Proposed
new federal boundaries for the ACT have just been produced by the
redistribution committee, and are available on the Australian Electoral
Commission website.

The
ACT has two seats in the House of Representatives, Canberra and Fraser.
The current boundary between them mostly follows the Molonglo River and
Lake Burley Griffin, but to even up enrolments between them it deviates
south to include the suburbs of Barton, Griffith, Kingston and
Narrabundah in the northern seat (Fraser). In recent years, however,
population growth has been stronger in the north, so it’s now possible
to move the boundary to follow the lake and the river the whole way,
and that is what the committee proposes. Simple (although they take 17
pages to explain it).

Both new seats will be very large – over
100,000 voters in each, the largest in Australia. This is because the
ACT is just short of being entitled to a third seat (it briefly had one
from 1996 to 1998). The sensible thing would be to add in the
Queanbeyan area to bring up the numbers, but the AEC’s interpretation
of the Constitution prohibits this.

With the new boundaries,
projected 2009 enrolments in Canberra and Fraser will be almost exactly
equal – less than 1% difference.They will also make almost no political
difference since both are safe Labor.

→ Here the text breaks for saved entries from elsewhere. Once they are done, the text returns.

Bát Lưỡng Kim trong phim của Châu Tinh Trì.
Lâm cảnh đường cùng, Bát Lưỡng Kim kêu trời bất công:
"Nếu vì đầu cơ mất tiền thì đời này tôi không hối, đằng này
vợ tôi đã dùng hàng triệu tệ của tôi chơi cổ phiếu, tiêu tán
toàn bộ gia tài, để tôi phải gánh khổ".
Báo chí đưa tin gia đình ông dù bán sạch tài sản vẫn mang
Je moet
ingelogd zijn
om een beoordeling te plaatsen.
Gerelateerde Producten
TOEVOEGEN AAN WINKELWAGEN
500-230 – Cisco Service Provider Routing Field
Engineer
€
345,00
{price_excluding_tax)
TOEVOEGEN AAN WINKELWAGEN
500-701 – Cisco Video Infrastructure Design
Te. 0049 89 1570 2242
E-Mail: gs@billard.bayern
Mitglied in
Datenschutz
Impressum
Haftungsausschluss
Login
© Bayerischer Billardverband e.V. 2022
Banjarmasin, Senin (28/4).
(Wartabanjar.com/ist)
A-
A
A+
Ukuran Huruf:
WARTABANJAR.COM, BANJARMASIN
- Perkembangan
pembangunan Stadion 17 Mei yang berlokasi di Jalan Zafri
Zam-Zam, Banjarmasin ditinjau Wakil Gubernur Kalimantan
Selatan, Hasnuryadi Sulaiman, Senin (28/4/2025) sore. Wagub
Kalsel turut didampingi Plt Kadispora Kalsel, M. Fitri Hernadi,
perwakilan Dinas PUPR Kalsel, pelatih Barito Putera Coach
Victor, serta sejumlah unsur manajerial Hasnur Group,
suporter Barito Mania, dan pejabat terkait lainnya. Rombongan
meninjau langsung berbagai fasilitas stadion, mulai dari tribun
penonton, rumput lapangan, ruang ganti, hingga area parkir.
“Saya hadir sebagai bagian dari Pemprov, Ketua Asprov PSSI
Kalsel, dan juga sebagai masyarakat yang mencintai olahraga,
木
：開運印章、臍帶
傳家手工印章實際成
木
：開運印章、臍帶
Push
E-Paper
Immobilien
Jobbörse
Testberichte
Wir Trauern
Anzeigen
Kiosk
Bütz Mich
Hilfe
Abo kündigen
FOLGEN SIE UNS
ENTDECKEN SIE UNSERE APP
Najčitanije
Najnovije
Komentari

Canberra will become very
slightly less safe, Fraser will be basically unchanged.

The
only problem is that, counter-intuitively, the Canberra CBD (such as it
is) is not in the seat called Canberra; ideally one would swap the
names around, but the added confusion would outweigh the gain in logic.

Anyone wanting to object to this blindingly obvious proposal has until 22 July to do so.